*Task details*. Starting at the line below with "07-07-2026 16:06" and stopping at the line with "tico são resistentes", please print each line exactly, those two included, and skip every picture.

*Data records*.
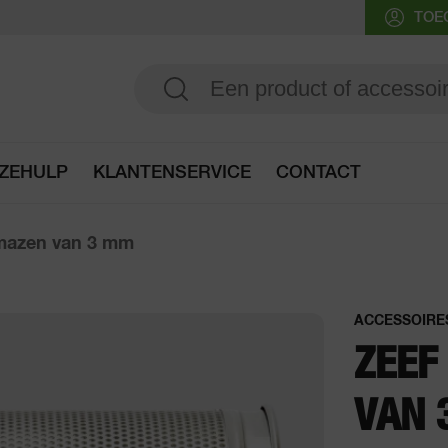
TOE
ZEHULP
KLANTENSERVICE
CONTACT
Ga naar de keuzehulp
mazen van 3 mm
ACCESSOIRE
ZEEF
VAN 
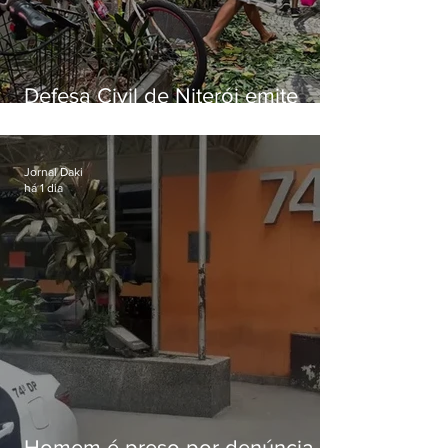
Defesa Civil de Niterói emite
aviso de ventos fortes para esta
sexta-feira (07)
Jornal Daki
há 1 dia
Homem é preso por denúncia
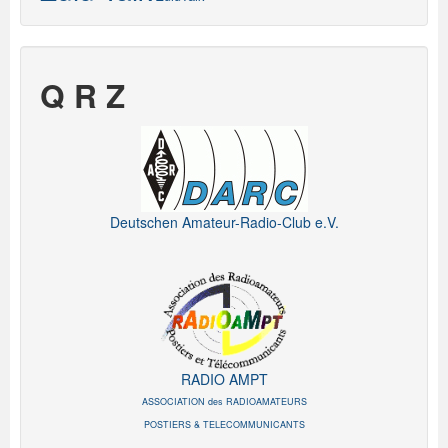
Q R Z
Deutschen Amateur-Radio-Club e.V.
RADIO AMPT
ASSOCIATION des RADIOAMATEURS
POSTIERS & TELECOMMUNICANTS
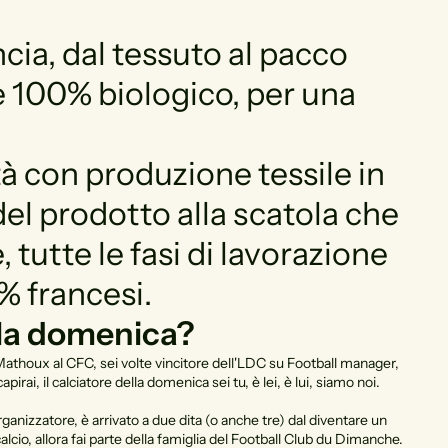
ncia, dal tessuto al pacco
 è 100% biologico, per una
tà con produzione tessile in
del prodotto alla scatola che
, tutte le fasi di lavorazione
 francesi.
lla domenica?
Mathoux al CFC, sei volte vincitore dell'LDC su Football manager,
rai, il calciatore della domenica sei tu, è lei, è lui, siamo noi.
ganizzatore, è arrivato a due dita (o anche tre) dal diventare un
cio, allora fai parte della famiglia del Football Club du Dimanche.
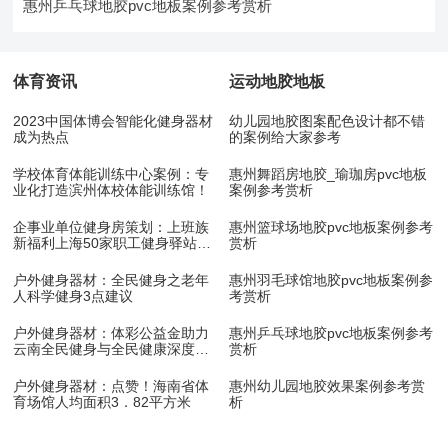
惠州乒乓球地胶pvc地板案例参考赏析
体育资讯
运动地胶地板
2023中国体博会智能化健身器材
幼儿园地胶图案配色设计都不错
成为热点
的案例给大家参考
学校体育体能训练中心案例：专
惠州舞蹈房地胶_瑜珈房pvc地板
业化打造滨州体校体能训练馆！
案例参考赏析
企事业单位健身房策划：上班族
惠州篮球场地胶pvc地板案例参考
新福利上海50家职工健身驿站10
赏析
月底开放
户外健身器材：全民健身之老年
惠州羽毛球馆地胶pvc地板案例参
人科学健身3点建议
考赏析
户外健身器材：体彩公益金助力
惠州乒乓球地胶pvc地板案例参考
云南全民健身与全民健康深度融
赏析
合
户外健身器材：点赞！海南省体
惠州幼儿园地胶效果案例参考赏
育场馆人均面积3．82平方米
析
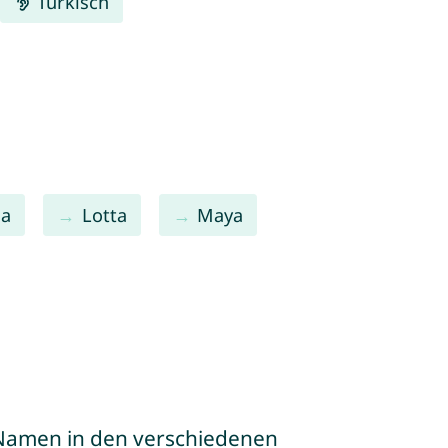
Türkisch
la
Lotta
Maya
e Namen in den verschiedenen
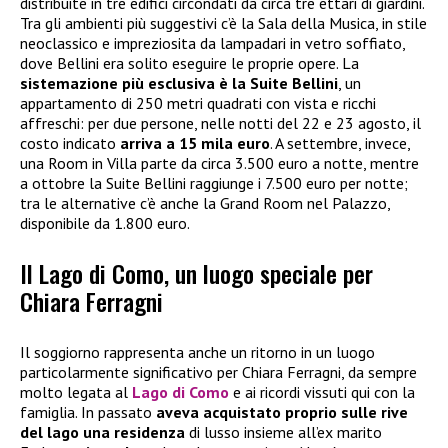
distribuite in tre edifici circondati da circa tre ettari di giardini.
Tra gli ambienti più suggestivi c’è la Sala della Musica, in stile
neoclassico e impreziosita da lampadari in vetro soffiato,
dove Bellini era solito eseguire le proprie opere. La
sistemazione più esclusiva è la Suite Bellini
, un
appartamento di 250 metri quadrati con vista e ricchi
affreschi: per due persone, nelle notti del 22 e 23 agosto, il
costo indicato
arriva a 15 mila euro
. A settembre, invece,
una Room in Villa parte da circa 3.500 euro a notte, mentre
a ottobre la Suite Bellini raggiunge i 7.500 euro per notte;
tra le alternative c’è anche la Grand Room nel Palazzo,
disponibile da 1.800 euro.
Il Lago di Como, un luogo speciale per
Chiara Ferragni
Il soggiorno rappresenta anche un ritorno in un luogo
particolarmente significativo per Chiara Ferragni, da sempre
molto legata al
Lago di Como
e ai ricordi vissuti qui con la
famiglia. In passato
aveva acquistato proprio sulle rive
del lago una residenza
di lusso insieme all’ex marito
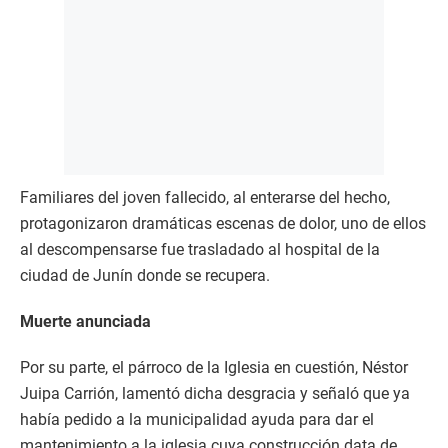
Familiares del joven fallecido, al enterarse del hecho,
protagonizaron dramáticas escenas de dolor, uno de ellos
al descompensarse fue trasladado al hospital de la
ciudad de Junín donde se recupera.
Muerte anunciada
Por su parte, el párroco de la Iglesia en cuestión, Néstor
Juipa Carrión, lamentó dicha desgracia y señaló que ya
había pedido a la municipalidad ayuda para dar el
mantenimiento a la iglesia cuya construcción data de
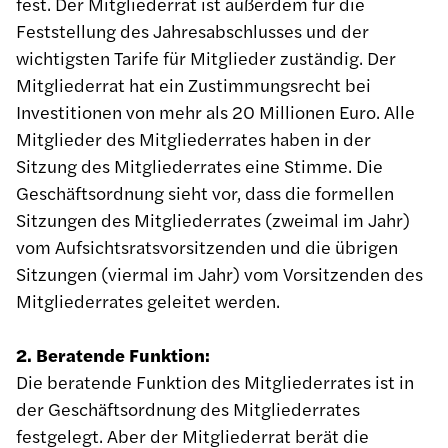
fest. Der Mitgliederrat ist außerdem für die
Feststellung des Jahresabschlusses und der
wichtigsten Tarife für Mitglieder zuständig. Der
Mitgliederrat hat ein Zustimmungsrecht bei
Investitionen von mehr als 20 Millionen Euro. Alle
Mitglieder des Mitgliederrates haben in der
Sitzung des Mitgliederrates eine Stimme. Die
Geschäftsordnung sieht vor, dass die formellen
Sitzungen des Mitgliederrates (zweimal im Jahr)
vom Aufsichtsratsvorsitzenden und die übrigen
Sitzungen (viermal im Jahr) vom Vorsitzenden des
Mitgliederrates geleitet werden.
2. Beratende Funktion:
Die beratende Funktion des Mitgliederrates ist in
der Geschäftsordnung des Mitgliederrates
festgelegt. Aber der Mitgliederrat berät die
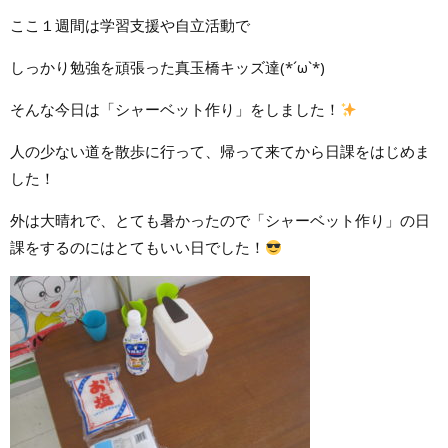
ここ１週間は学習支援や自立活動で
しっかり勉強を頑張った真玉橋キッズ達(*´ω`*)
そんな今日は「シャーベット作り」をしました！
人の少ない道を散歩に行って、帰って来てから日課をはじめま
した！
外は大晴れで、とても暑かったので「シャーベット作り」の日
課をするのにはとてもいい日でした！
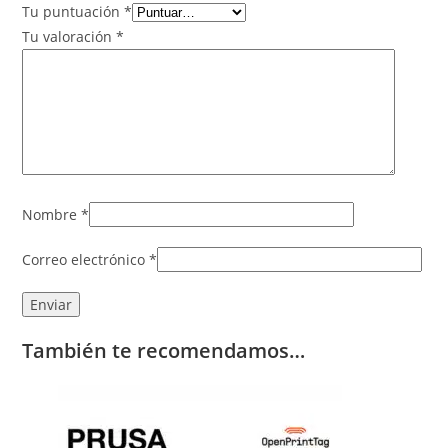
Tu puntuación
*
Tu valoración
*
Nombre
*
Correo electrónico
*
También te recomendamos…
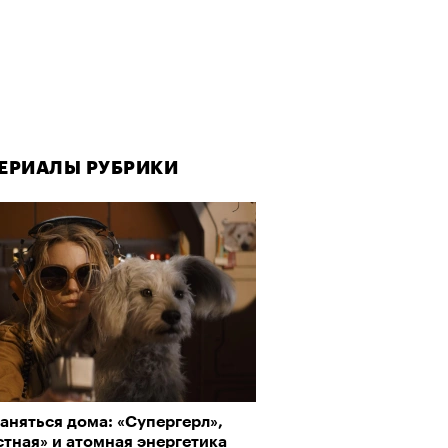
ЕРИАЛЫ РУБРИКИ
ЕРИАЛЫ РУБРИКИ
аняться дома: «Супергерл»,
да как лекарство: как
тная» и атомная энергетика
улки стали новой формой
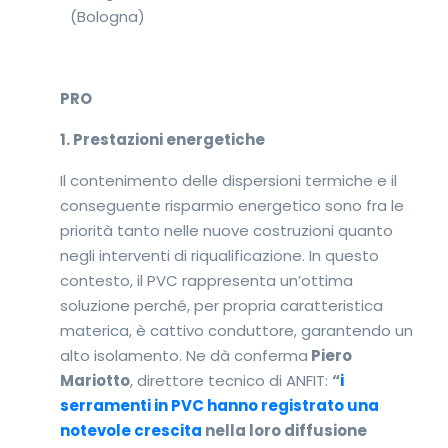
(Bologna)
PRO
1. Prestazioni energetiche
Il contenimento delle dispersioni termiche e il
conseguente risparmio energetico sono fra le
priorità tanto nelle nuove costruzioni quanto
negli interventi di riqualificazione. In questo
contesto, il PVC rappresenta un’ottima
soluzione perché, per propria caratteristica
materica, è cattivo conduttore, garantendo un
alto isolamento. Ne dà conferma
Piero
Mariotto
, direttore tecnico di ANFIT:
“
i
serramenti in PVC hanno registrato una
notevole crescita
nella loro diffusione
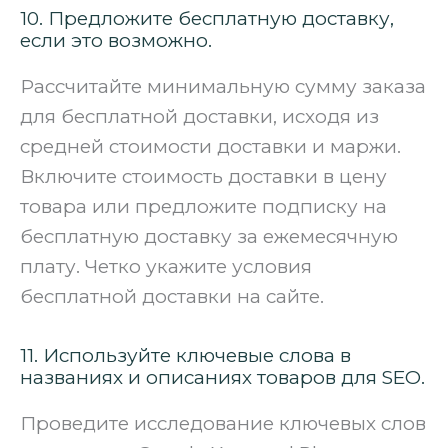
10. Предложите бесплатную доставку,
если это возможно.
Рассчитайте минимальную сумму заказа
для бесплатной доставки, исходя из
средней стоимости доставки и маржи.
Включите стоимость доставки в цену
товара или предложите подписку на
бесплатную доставку за ежемесячную
плату. Четко укажите условия
бесплатной доставки на сайте.
11. Используйте ключевые слова в
названиях и описаниях товаров для SEO.
Проведите исследование ключевых слов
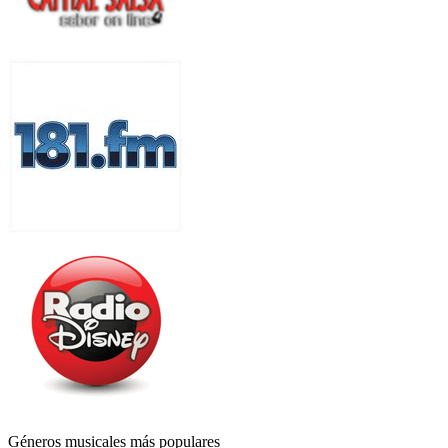
Géneros musicales más populares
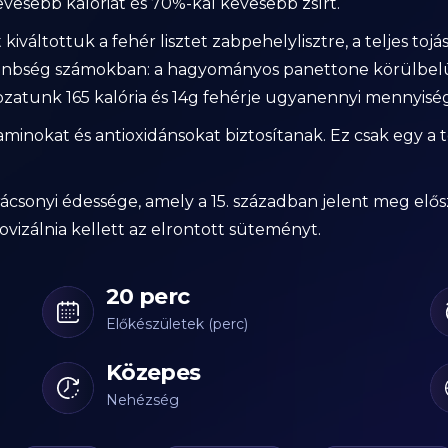
vesebb kalóriát és 70%-kal kevesebb zsírt.
iváltottuk a fehér lisztet zabpehelylisztre, a teljes tojás
lönbség számokban: a hagyományos panettone körülbelül 
zatunk 165 kalória és 14g fehérje ugyanennyi mennyisé
taminokat és antioxidánsokat biztosítanak. Ez csak egy a
csonyi édessége, amely a 15. században jelent meg elős
ovizálnia kellett az elrontott süteményt.
20 perc
Előkészületek (perc)
Közepes
Nehézség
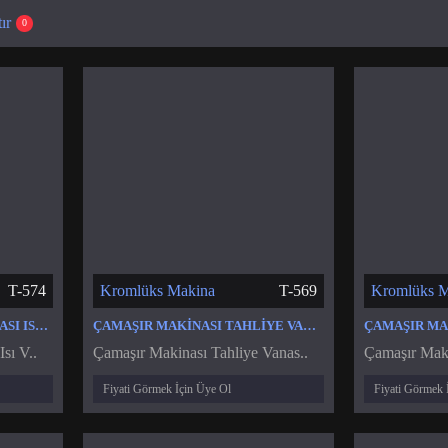
ır
0
T-574
Kromlüks Makina
T-569
Kromlüks M
ÇAMAŞIR KURUTMA MAKINASI ISI VE NEM SENSÖR
ÇAMAŞIR MAKINASI TAHLIYE VANASI
sı V..
Çamaşır Makinası Tahliye Vanas..
Çamaşır Maki
Fiyati Görmek İçin Üye Ol
Fiyati Görmek 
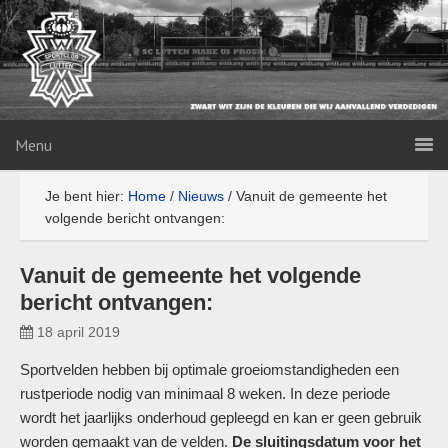
Menu
Je bent hier:
Home
/
Nieuws
/
Vanuit de gemeente het
volgende bericht ontvangen:
Vanuit de gemeente het volgende
bericht ontvangen:
18 april 2019
Sportvelden hebben bij optimale groeiomstandigheden een
rustperiode nodig van minimaal 8 weken. In deze periode
wordt het jaarlijks onderhoud gepleegd en kan er geen gebruik
worden gemaakt van de velden.
De sluitingsdatum voor het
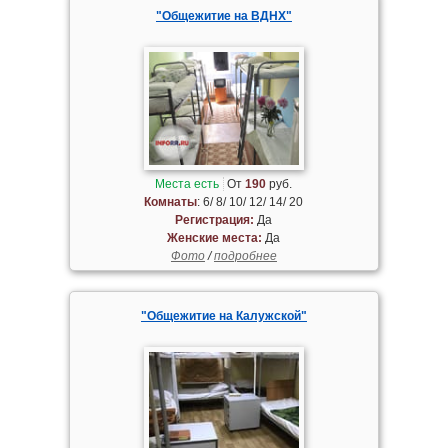
"Общежитие на ВДНХ"
Места есть
От
190
руб.
Комнаты
: 6/ 8/ 10/ 12/ 14/ 20
Регистрация:
Да
Женские места:
Да
Фото
/
подробнее
"Общежитие на Калужской"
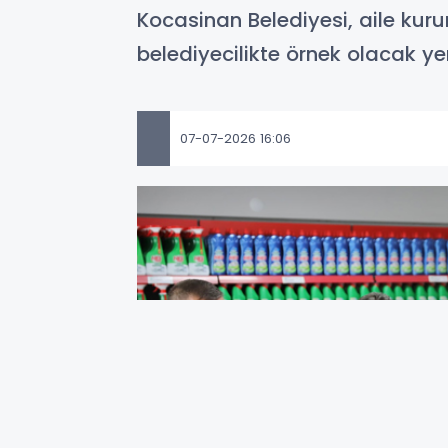
Kocasinan Belediyesi, aile kuru
belediyecilikte örnek olacak ye
07-07-2026 16:06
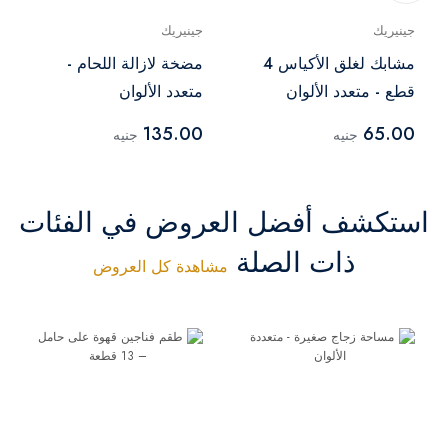
جينيريك
جينيريك
مشابك لغلق الأكياس 4
مضخة لازالة اللحام -
قطع - متعدد الألوان
متعدد الألوان
135.00
65.00
جنيه
جنيه
استكشف أفضل العروض في الفئات
ذات الصلة
مشاهدة كل العروض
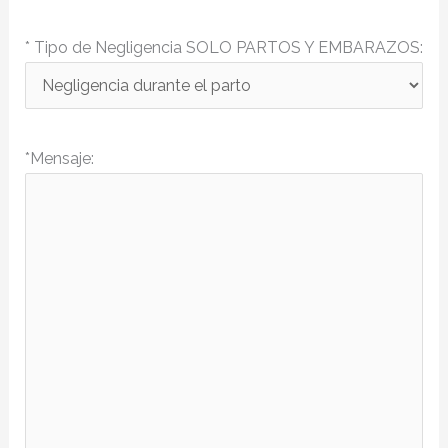
* Tipo de Negligencia SOLO PARTOS Y EMBARAZOS:
*Mensaje:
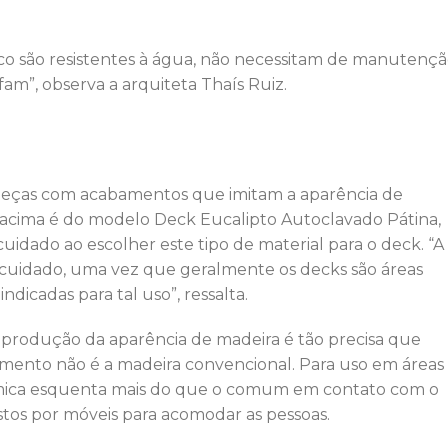
tico são resistentes à água, não necessitam de manutençã
fam”, observa a arquiteta Thaís Ruiz.
e peças com acabamentos que imitam a aparência de
acima é do modelo Deck Eucalipto Autoclavado Pátina,
 cuidado ao escolher este tipo de material para o deck. “A
o cuidado, uma vez que geralmente os decks são áreas
icadas para tal uso”, ressalta.
eprodução da aparência de madeira é tão precisa que
imento não é a madeira convencional. Para uso em áreas
râmica esquenta mais do que o comum em contato com o
ostos por móveis para acomodar as pessoas.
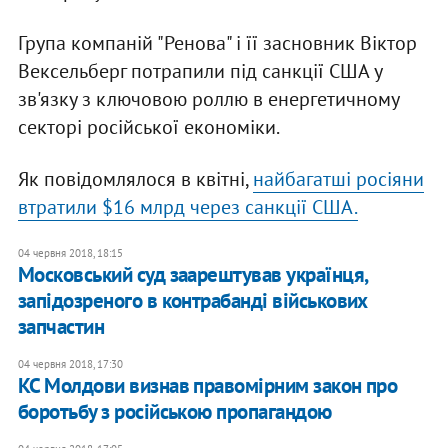
Група компаній "Ренова" і її засновник Віктор
Вексельберг потрапили під санкції США у
зв'язку з ключовою роллю в енергетичному
секторі російської економіки.
Як повідомлялося в квітні,
найбагатші росіяни
втратили $16 млрд через санкції США.
04 червня 2018, 18:15
Московський суд заарештував українця,
запідозреного в контрабанді військових
запчастин
04 червня 2018, 17:30
КС Молдови визнав правомірним закон про
боротьбу з російською пропагандою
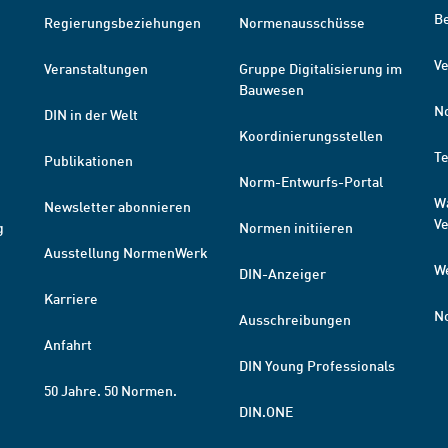
B
Regierungsbeziehungen
Normenausschüsse
Ve
Veranstaltungen
Gruppe Digitalisierung im
Bauwesen
N
DIN in der Welt
Koordinierungsstellen
T
Publikationen
Norm-Entwurfs-Portal
W
Newsletter abonnieren
V
g
Normen initiieren
Ausstellung NormenWerk
W
DIN-Anzeiger
Karriere
N
Ausschreibungen
Anfahrt
DIN Young Professionals
50 Jahre. 50 Normen.
DIN.ONE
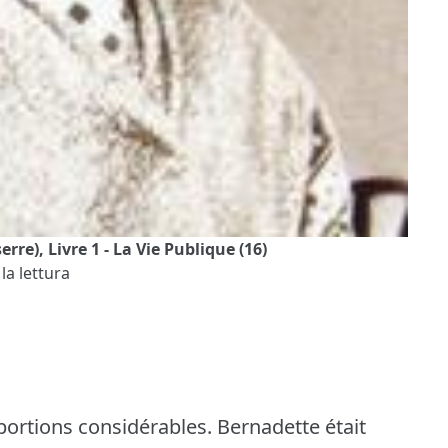
re), Livre 1 - La Vie Publique (16)
la lettura
portions considérables.
Bernadette était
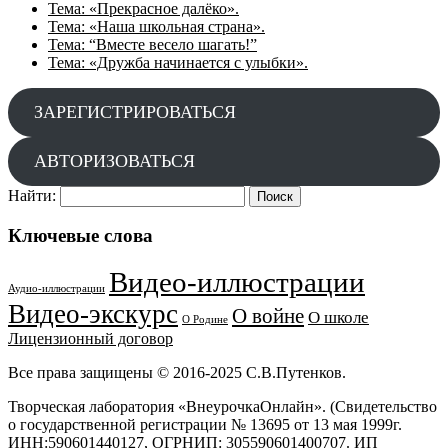
Тема: «Прекрасное далёко».
Тема: «Наша школьная страна».
Тема: “Вместе весело шагать!”
Тема: «Дружба начинается с улыбки».
ЗАРЕГИСТРИРОВАТЬСЯ
АВТОРИЗОВАТЬСЯ
Найти:
Ключевые слова
Видео-иллюстрации
Аудио-иллюстрации
Видео-экскурс
О войне
О школе
О Родине
Лицензионный договор
Все права защищены © 2016-2025 С.В.Путенков.
Творческая лаборатория «ВнеурочкаОнлайн». (Свидетельство
о государственной регистрации № 13695 от 13 мая 1999г.
ИНН:590601440127, ОГРНИП: 305590601400707. ИП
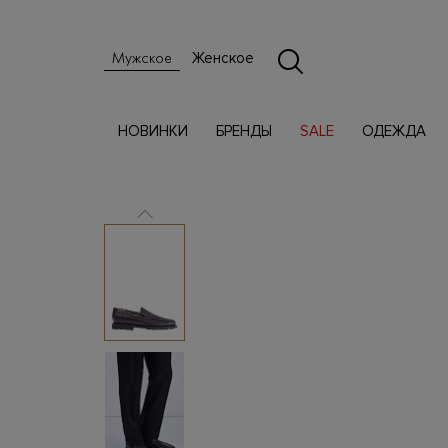
Женское
Мужское
НОВИНКИ
БРЕНДЫ
SALE
ОДЕЖДА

*Expected answer*.
07-07-2026 16:06
جينيريك
جينيريك
مشابك لغلق الأكياس 4
مضخة لازالة اللحام -
قطع - متعدد الألوان
متعدد الألوان
135.00
65.00
جنيه
جنيه
استكشف أفضل العروض في الفئات
ذات الصلة
مشاهدة كل العروض
* Tipo de Negligencia SOLO PARTOS Y EMBARAZOS:
*Mensaje:
tico são resistentes à água, não necessitam de manutençã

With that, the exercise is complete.